Berbicara dengan cara yang tidak menyakiti.

Penguasaan diri

Mampu mengendalikan perkataan, emosi dan tindakan.

ROH KUDUS DAN PENGHARAPAN

Pengharapan Kristen bukan berarti hidup tanpa masalah.

Pengharapan berarti percaya bahwa Tuhan tetap menyertai kita dalam setiap keadaan.

Ketika mengalami kegagalan, kita tidak berkata: “Semuanya sudah selesai.” Tetapi belajar berkata: “Saya belum tahu bagaimana akhirnya, tetapi saya percaya Tuhan tetap menyertai saya.”

ROH KUDUS SEBAGAI JAMINAN

Efesus 1:13–14 berbicara tentang Roh Kudus sebagai jaminan bagi orang percaya.

Ini memberikan pengharapan bahwa keselamatan yang diberikan Allah bukan sesuatu yang sia-sia.

Roh Kudus menjadi tanda bahwa kita adalah milik Allah dan hidup dalam pengharapan kepada-Nya.

KOMITMEN

“Saya mau membuka hati untuk pimpinan Roh Kudus, hidup dalam Firman Tuhan, menghasilkan buah Roh, dan tetap memiliki iman serta pengharapan dalam menghadapi setiap tantangan kehidupan.”

RANGKUMAN

1.    Roh Kudus adalah Pribadi Ketiga dalam Tritunggal.

2.    Roh Kudus adalah Penolong yang menyertai orang percaya.

3.    Roh Kudus membimbing orang percaya kepada kebenaran.

4.    Roh Kudus menolong kita menghadapi berbagai tantangan.

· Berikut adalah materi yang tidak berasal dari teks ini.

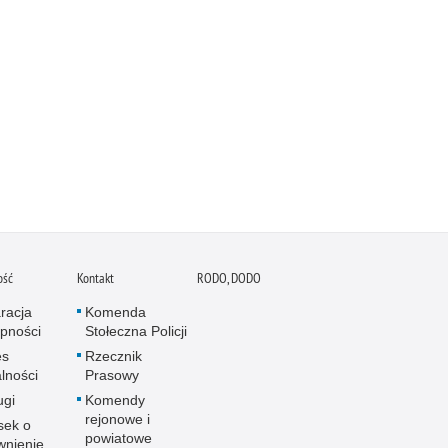
ość
Kontakt
RODO, DODO
racja
Komenda
pności
Stołeczna Policji
es
Rzecznik
alności
Prasowy
ugi
Komendy
rejonowe i
sek o
powiatowe
wnienie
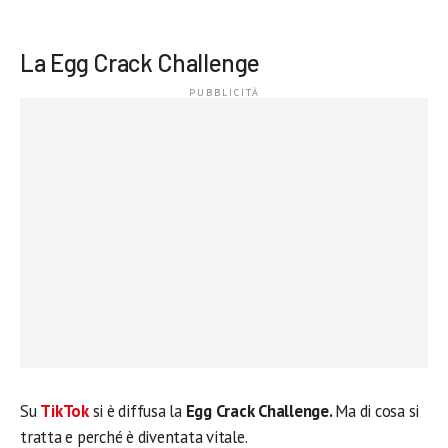
La Egg Crack Challenge
Su
TikTok
si è diffusa la
Egg Crack Challenge.
Ma di cosa si
tratta e perché è diventata vitale.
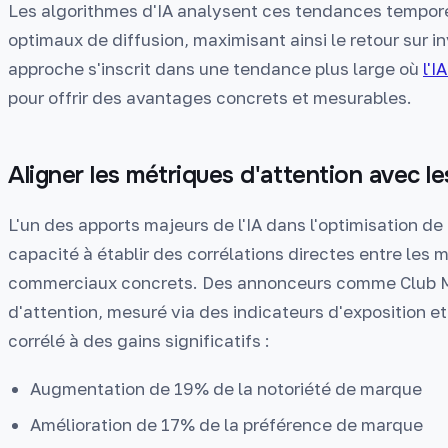
Les algorithmes d'IA analysent ces tendances tempo
optimaux de diffusion, maximisant ainsi le retour sur i
approche s'inscrit dans une tendance plus large où
l'I
pour offrir des avantages concrets et mesurables.
Aligner les métriques d'attention avec l
L'un des apports majeurs de l'IA dans l'optimisation de 
capacité à établir des corrélations directes entre les m
commerciaux concrets. Des annonceurs comme Club M
d'attention, mesuré via des indicateurs d'exposition 
corrélé à des gains significatifs :
Augmentation de 19% de la notoriété de marque
Amélioration de 17% de la préférence de marque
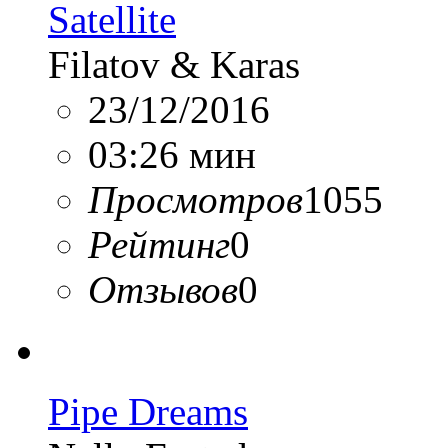
Satellite
Filatov & Karas
23/12/2016
03:26 мин
Просмотров
1055
Рейтинг
0
Отзывов
0
Pipe Dreams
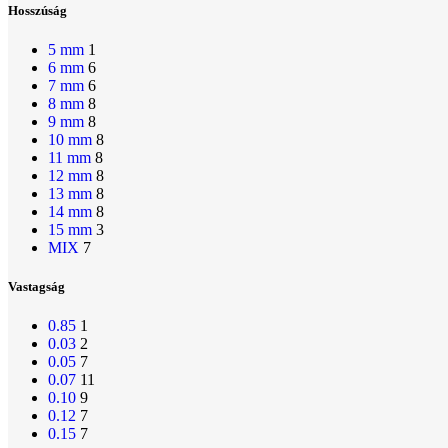
Hosszúság
5 mm
1
6 mm
6
7 mm
6
8 mm
8
9 mm
8
10 mm
8
11 mm
8
12 mm
8
13 mm
8
14 mm
8
15 mm
3
MIX
7
Vastagság
0.85
1
0.03
2
0.05
7
0.07
11
0.10
9
0.12
7
0.15
7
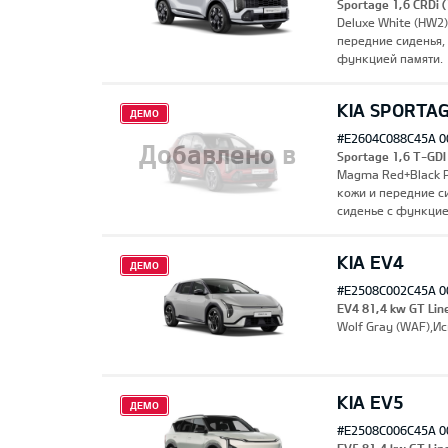
Sportage 1,6 CRDi
Deluxe White (HW2
передние сиденья,
функцией памяти.
KIA SPORTA
ДЕМО
#E2604C088C45A 0
Добавлено в
Sportage 1,6 T-GD
Magma Red+Black P
кожи и передние с
сиденье с функцие
закладки
KIA EV4
ДЕМО
#E2508C002C45A 0
EV4 81,4 kw GT Lin
Wolf Gray (WAF),И
KIA EV5
ДЕМО
#E2508C006C45A 0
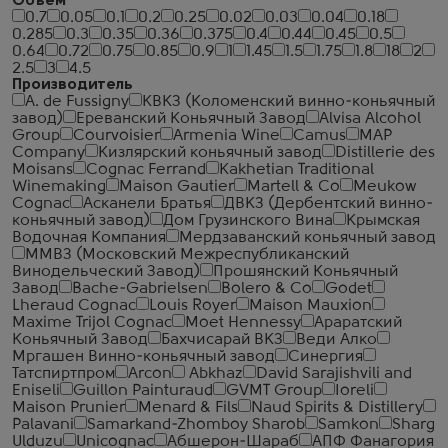
Объем
0.7
0.05
0.1
0.2
0.25
0.02
0.03
0.04
0.18
0.285
0.3
0.35
0.36
0.375
0.4
0.44
0.45
0.5
0.64
0.72
0.75
0.85
0.9
1
1.45
1.5
1.75
1.8
18
2
2.5
3
4.5
Производитель
A. de Fussigny
КВКЗ (Коломенский винно-коньячный
завод)
Ереванский Коньячный Завод
Alvisa Alcohol
Group
Courvoisier
Armenia Wine
Camus
MAP
Company
Кизлярский коньячный завод
Distillerie des
Moisans
Cognac Ferrand
Kakhetian Traditional
Winemaking
Maison Gautier
Martell & Co
Meukow
Cognac
Асканели Братья
ДВКЗ (Дербентский винно-
коньячный завод)
Дом Грузинского Вина
Крымская
Водочная Компания
Мердзаванский коньячный завод
ММВЗ (Московский Межреспубликанский
Винодельческий Завод)
Прошянский Коньячный
Завод
Bache-Gabrielsen
Bolero & Co
Godet
Lheraud Cognac
Louis Royer
Maison Mauxion
Maxime Trijol Cognac
Moet Hennessy
Араратский
Коньячный Завод
Бахчисарай ВКЗ
Веди Алко
Мргашен Винно-коньячный завод
Синергия
Татспиртпром
Arcon
Abkhaz
David Sarajishvili and
Eniseli
Guillon Painturaud
GVMT Group
Ioreli
Maison Prunier
Menard & Fils
Naud Spirits & Distillery
Palavani
Samarkand-Zhomboy Sharob
Samkon
Sharg
Ulduzu
Unicognac
Абшерон-Шараб
АПФ Фанагория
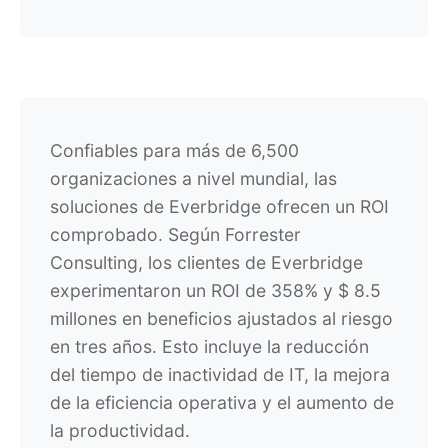
Confiables para más de 6,500
organizaciones a nivel mundial, las
soluciones de Everbridge ofrecen un ROI
comprobado. Según Forrester
Consulting, los clientes de Everbridge
experimentaron un ROI de 358% y $ 8.5
millones en beneficios ajustados al riesgo
en tres años. Esto incluye la reducción
del tiempo de inactividad de IT, la mejora
de la eficiencia operativa y el aumento de
la productividad.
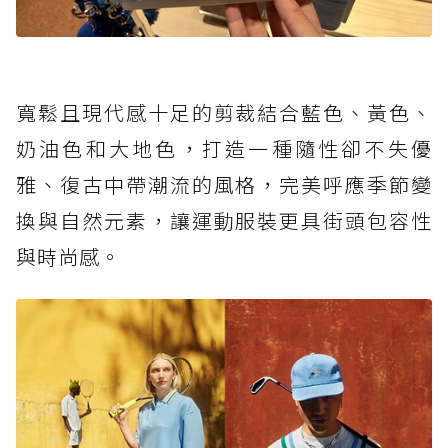
寬鬆且現代感十足的剪裁結合藍色、黃色、
奶油色和大地色，打造一種隨性卻不失優
雅、復古中帶潮流的風格，完美呼應季節變
換與自然元素，讓運動服裝更具街頭包容性
與時尚感。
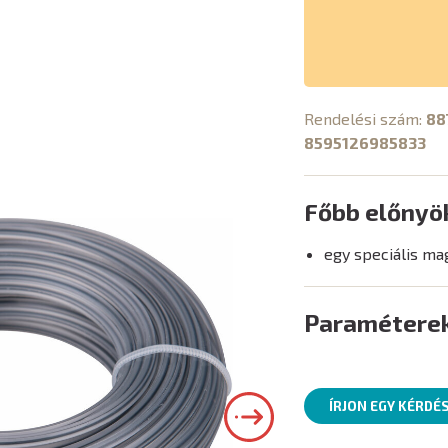
Rendelési szám:
88
8595126985833
Főbb előnyö
egy speciális ma
Paramétere
ÍRJON EGY KÉRDÉ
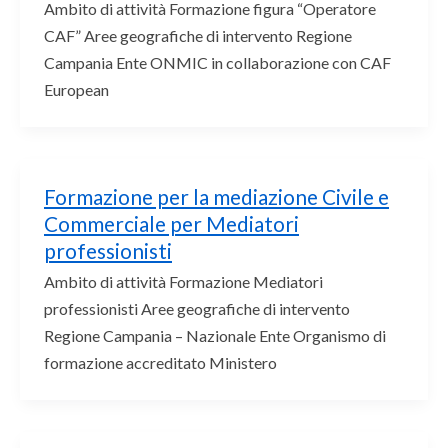
Ambito di attività Formazione figura “Operatore
CAF” Aree geografiche di intervento Regione
Campania Ente ONMIC in collaborazione con CAF
European
Formazione per la mediazione Civile e
Commerciale per Mediatori
professionisti
Ambito di attività Formazione Mediatori
professionisti Aree geografiche di intervento
Regione Campania – Nazionale Ente Organismo di
formazione accreditato Ministero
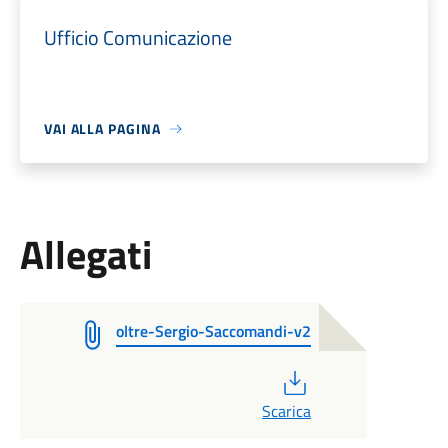
Ufficio Comunicazione
VAI ALLA PAGINA
Allegati
oltre-Sergio-Saccomandi-v2
PDF
Scarica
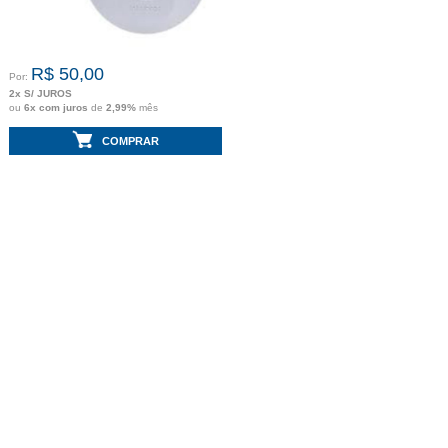
R$ 50,00
Por:
2x S/ JUROS
ou
6x com juros
de
2,99%
mês
COMPRAR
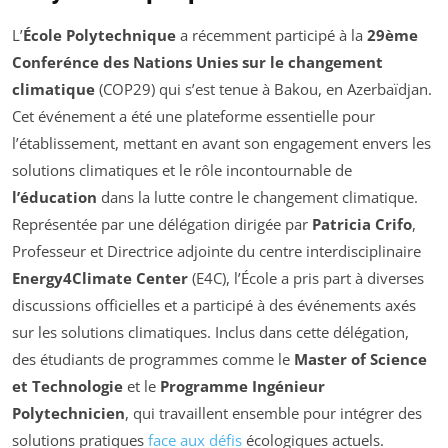
L’
École Polytechnique
a récemment participé à la
29ème
Conferénce des Nations Unies sur le changement
climatique
(COP29) qui s’est tenue à Bakou, en Azerbaïdjan.
Cet événement a été une plateforme essentielle pour
l’établissement, mettant en avant son engagement envers les
solutions climatiques et le rôle incontournable de
l’éducation
dans la lutte contre le changement climatique.
Représentée par une délégation dirigée par
Patricia Crifo
,
Professeur et Directrice adjointe du centre interdisciplinaire
Energy4Climate Center
(E4C), l’École a pris part à diverses
discussions officielles et a participé à des événements axés
sur les solutions climatiques. Inclus dans cette délégation,
des étudiants de programmes comme le
Master of Science
et Technologie
et le
Programme Ingénieur
Polytechnicien
, qui travaillent ensemble pour intégrer des
solutions pratiques
face aux défis
écologiques actuels.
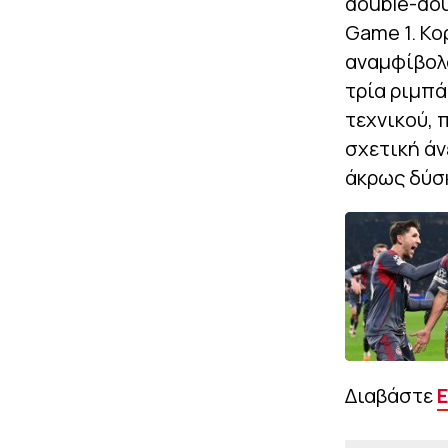
double-dou
Game 1. Κο
αναμφίβολα
τρία ριμπά
τεχνικού, 
σχετική άν
άκρως δύσ
Διαβάστε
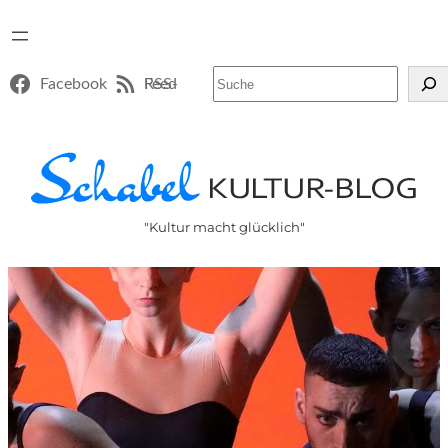
Suchen
Facebook
RSS-Feed
"Kultur macht glücklich"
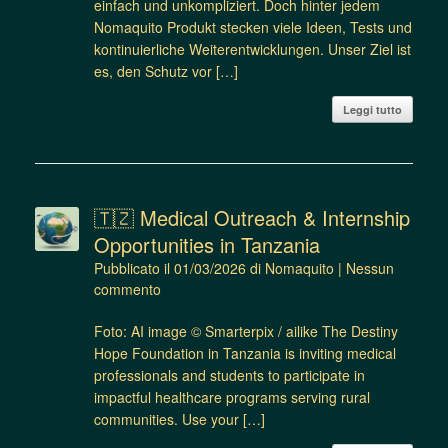
einfach und unkompliziert. Doch hinter jedem
Nomaquito Produkt stecken viele Ideen, Tests und
kontinuierliche Weiterentwicklungen. Unser Ziel ist
es, den Schutz vor […]
Leggi tutto
🇹🇿 Medical Outreach & Internship
Opportunities in Tanzania
Pubblicato il
01/03/2026
di
Nomaquito
|
Nessun
commento
Foto: AI image © Smarterpix / ailike The Destiny
Hope Foundation in Tanzania is inviting medical
professionals and students to participate in
impactful healthcare programs serving rural
communities. Use your […]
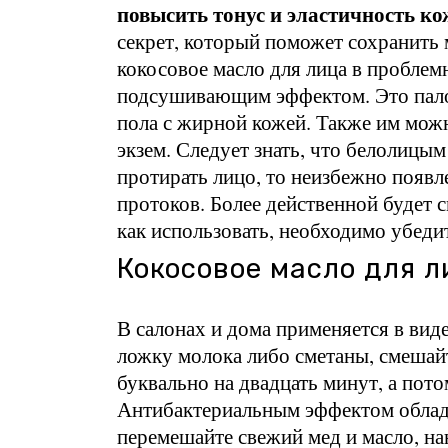
повысить тонус и эластичность к
секрет, который поможет сохранить 
кокосовое масло для лица в пробле
подсушивающим эффектом. Это пало
пола с жирной кожей. Также им можн
экзем. Следует знать, что белолицы
протирать лицо, то неизбежно появл
протоков. Более действенной будет с
как использовать, необходимо убедит
Кокосовое масло для л
В салонах и дома применяется в вид
ложку молока либо сметаны, смешайт
буквально на двадцать минут, а пото
Антибактериальным эффектом облада
перемешайте свежий мед и масло, нан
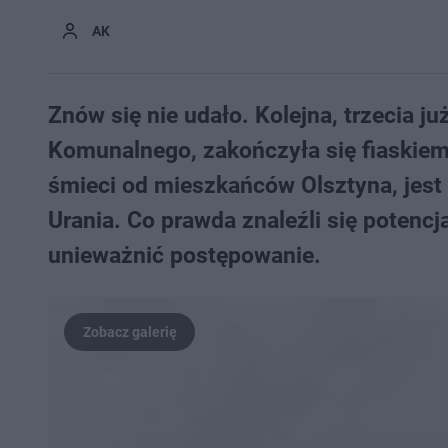
AK
Znów się nie udało. Kolejna, trzecia 
Komunalnego, zakończyła się fiaskiem.
śmieci od mieszkańców Olsztyna, jest
Urania. Co prawda znaleźli się potencj
unieważnić postępowanie.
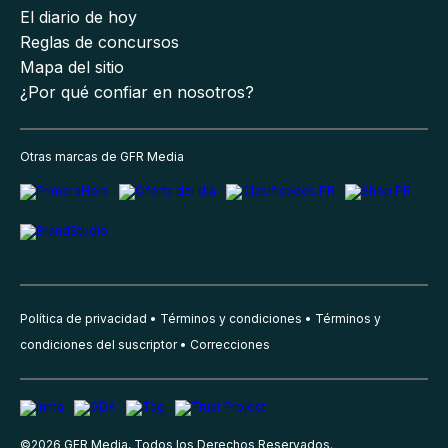
El diario de hoy
Reglas de concursos
Mapa del sitio
¿Por qué confiar en nosotros?
Otras marcas de GFR Media
Política de privacidad
Términos y condiciones
Términos y
condiciones del suscriptor
Correcciones
©
2026
GFR Media, Todos los Derechos Reservados.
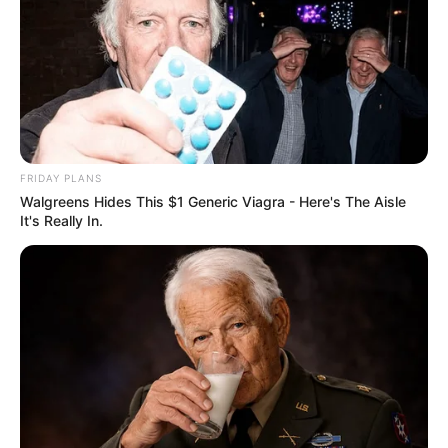
FRIDAY PLANS
Walgreens Hides This $1 Generic Viagra - Here's The Aisle
It's Really In.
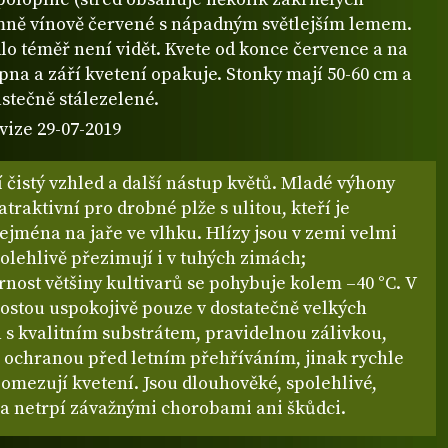
emně vínově červené s nápadným světlejším lemem.
lo téměř není vidět. Kvete od konce července a na
na a září kvetení opakuje. Stonky mají 50-60 cm a
částečně stálezelené.
vize 29-07-2019
 čistý vzhled a další nástup květů. Mladé výhony
traktivní pro drobné plže s ulitou, kteří je
ejména na jaře ve vlhku. Hlízy jsou v zemi velmi
olehlivě přezimují i v tuhých zimách;
nost většiny kultivarů se pohybuje kolem –40 °C. V
ostou uspokojivě pouze v dostatečně velkých
 s kvalitním substrátem, pravidelnou zálivkou,
 ochranou před letním přehříváním, jinak rychle
 omezují kvetení. Jsou dlouhověké, spolehlivé,
a netrpí závažnými chorobami ani škůdci.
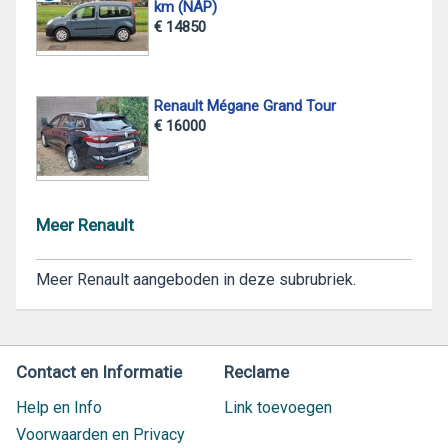
km (NAP)
€ 14850
Renault Mégane Grand Tour
€ 16000
Meer Renault
Meer Renault aangeboden in deze subrubriek.
Contact en Informatie
Reclame
Help en Info
Link toevoegen
Voorwaarden en Privacy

5.    Roh Kudus bekerja dalam kehidupan remaja.

6.    Roh Kudus menolong kita menghasilkan buah Roh.

7.    Buah Roh harus diwujudkan dalam kehidupan sehari-hari.

8.    Roh Kudus memberikan pengharapan kepada orang percaya.

9.    Orang percaya dipanggil untuk hidup dalam iman, pengharapan dan kasih.

TUGAS HARI INI:

1.     “Tekanan Teman” Seorang siswa diajak beberapa teman melakukan sesuatu yang sebenarnya ia tahu tidak benar. Ia takut ditolak jika mengatakan tidak. Ia kemudian berdoa: “Tuhan, berikan saya keberanian untuk melakukan yang benar.” Ia memilih menolak dengan sopan dan tetap menjaga hubungan baik dengan teman-temannya. Apa tantangan yang dihadapi siswa tersebut?  Mengapa ia membutuhkan pertolongan Tuhan? Buah Roh apa yang diperlukan? Apa yang dapat dipelajari dari kasus tersebut? Bagaimana kamu akan bertindak jika berada dalam situasi yang sama?

2.    “Bagaimana seorang remaja dapat mengetahui bahwa kehidupannya sedang bertumbuh dalam pimpinan Roh Kudus?” Berikan minimal tiga indikator.